5. KBKG: Best for CPA Partnerships
• Founded: 1999
• Headquarters: Pasadena, CA
KBKG is the rare cost segregation firm that’s built its entire service model around integration with CPA firms. Headquartered in Pasadena, they bring a native understanding of California’s tax structure, property codes, and regulatory constraints, particularly in relation to the state’s longstanding disallowance of bonus depreciation. Their in-house team includes CPAs, engineers, and tax attorneys who regularly partner with accounting firms to co-develop studies tailored to client tax strategy.
Their strength lies in execution across traditional and specialty areas, especially for firms that also need guidance on R&D credits, 179D, or California’s stricter state-level depreciation rules. For owners who prefer to centralize tax work through their accountant, KBKG functions as a seamless back-end engine, making them a strong pick for CPA-driven investors and family offices who value continuity and low-risk collaboration.
6. Duffy + Duffy: Best for IRS Audit Defense
• Founded: 2002
• Headquarters: Westlake, OH
Duffy + Duffy is widely recognized for its emphasis on audit-proof documentation and conservative, defensible depreciation strategies. Qualities that matter in California, where high-value assets are often flagged for review. Their studies are exceptionally detailed, with comprehensive asset schedules, cost source references, and photographic support tailored to withstand IRS scrutiny. This makes them a preferred partner for institutional owners with trophy assets or exposure in litigation-prone jurisdictions like San Francisco and Los Angeles.
Though not based in California, Duffy + Duffy has represented clients in audits involving California properties and offers dedicated support if a study is ever challenged. They are a strong choice for developers, funds, or REITs managing $20M+ assets who prioritize defensibility over speed. Their deep bench of tax professionals makes them well-equipped to coordinate directly with in-house counsel or outside tax advisors.
7. Maven Cost Seg: Best for Investor-Friendly Service
• Founded: 2023
• Headquarters: Sterling Heights, MI
Maven Cost Seg was built for real estate investors who want clarity, not complexity. While some firms bury the tax strategy in jargon, Maven stands out for its client-first model: streamlined intake, transparent timelines, and plain-English reporting. This makes them especially appealing to California investors who are newer to cost segregation or managing small-to-mid-sized portfolios across markets like Sacramento, Oakland, or Santa Ana.
Their team combines engineering backgrounds with investment literacy, focusing not just on depreciation mechanics but on how studies impact overall cash flow, IRR, and financing models. They also provide side-by-side federal vs. California tax savings estimates, an essential feature given the state’s disallowance of bonus depreciation. While they don’t have the scale of larger firms, their process is built for speed, transparency, and actionable guidance.

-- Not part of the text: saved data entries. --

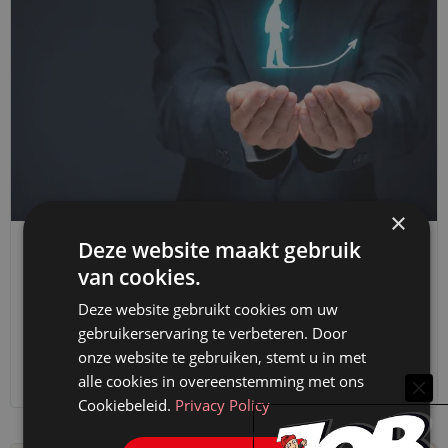
×
Deze website maakt gebruik
VAN ONZE KENNISPARTNERS
van cookies.
WAT MOET JE ALS PATROON ÉCHT WETEN OVER
Deze website gebruikt cookies om uw
DE VERPLICHTE PATROONSCURSUS
gebruikerservaring te verbeteren. Door
27 oktober 2025
OSR Juridische Opleidingen
onze website te gebruiken, stemt u in met
alle cookies in overeenstemming met ons
Cookiebeleid.
Privacy Policy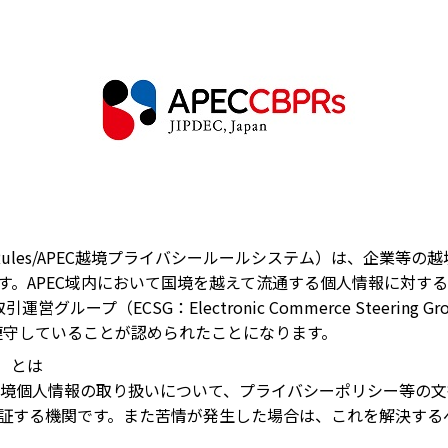
r Privacy Rules/APEC越境プライバシールールシステム）は
す。APEC域内において国境を越えて流通する個人情報に対す
営グループ（ECSG：Electronic Commerce Steerin
遵守していることが認められたことになります。
）とは
の越境個人情報の取り扱いについて、プライバシーポリシー等の文書
証する機関です。また苦情が発生した場合は、これを解決する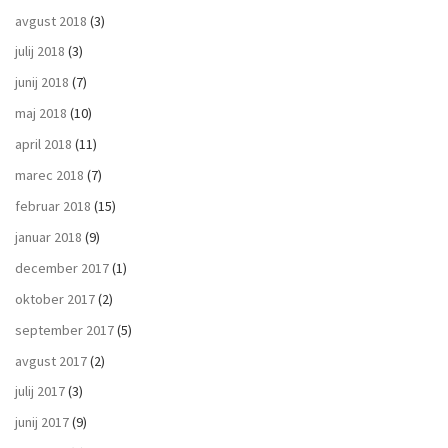
avgust 2018
(3)
julij 2018
(3)
junij 2018
(7)
maj 2018
(10)
april 2018
(11)
marec 2018
(7)
februar 2018
(15)
januar 2018
(9)
december 2017
(1)
oktober 2017
(2)
september 2017
(5)
avgust 2017
(2)
julij 2017
(3)
junij 2017
(9)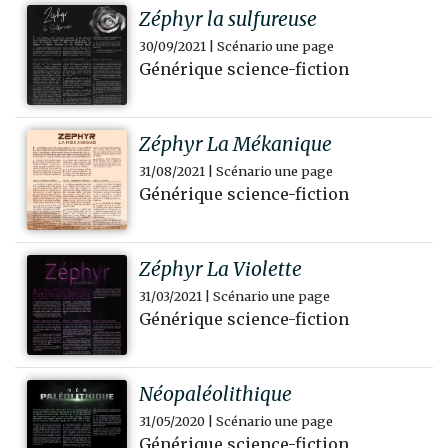
Zéphyr la sulfureuse
30/09/2021 | Scénario une page
Générique science-fiction
Zéphyr La Mékanique
31/08/2021 | Scénario une page
Générique science-fiction
Zéphyr La Violette
31/03/2021 | Scénario une page
Générique science-fiction
Néopaléolithique
31/05/2020 | Scénario une page
Générique science-fiction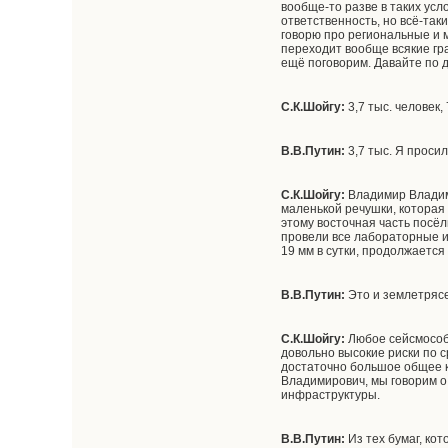
вообще-то разве в таких ус
ответственность, но всё-таки
говорю про региональные и м
переходит вообще всякие гра
ещё поговорим. Давайте по д
С.К.Шойгу:
3,7 тыс. человек,
В.В.Путин:
3,7 тыс. Я проси
С.К.Шойгу:
Владимир Владими
маленькой речушки, которая 
этому восточная часть посё
провели все лабораторные и
19 мм в сутки, продолжаетс
В.В.Путин:
Это и землетрясе
С.К.Шойгу:
Любое сейсмособы
довольно высокие риски по 
достаточно большое общее ко
Владимирович, мы говорим о
инфраструктуры.
В.В.Путин:
Из тех бумаг, ко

Finding the Right Fit for You
Cost segregation is not a one-size-fits-all solution. The firms highlighted here each bring different strengths (whether it is speed, scale, or deep technical expertise), so the best choice comes down to your portfolio, your priorities, and how aggressively you want to pursue savings.
What sets successful investors apart is not just owning valuable property, but leveraging every available strategy to maximize its return.
Choosing the right cost segregation partner ensures those opportunities are not left on the table, and that every dollar of tax savings is put back into fueling growth.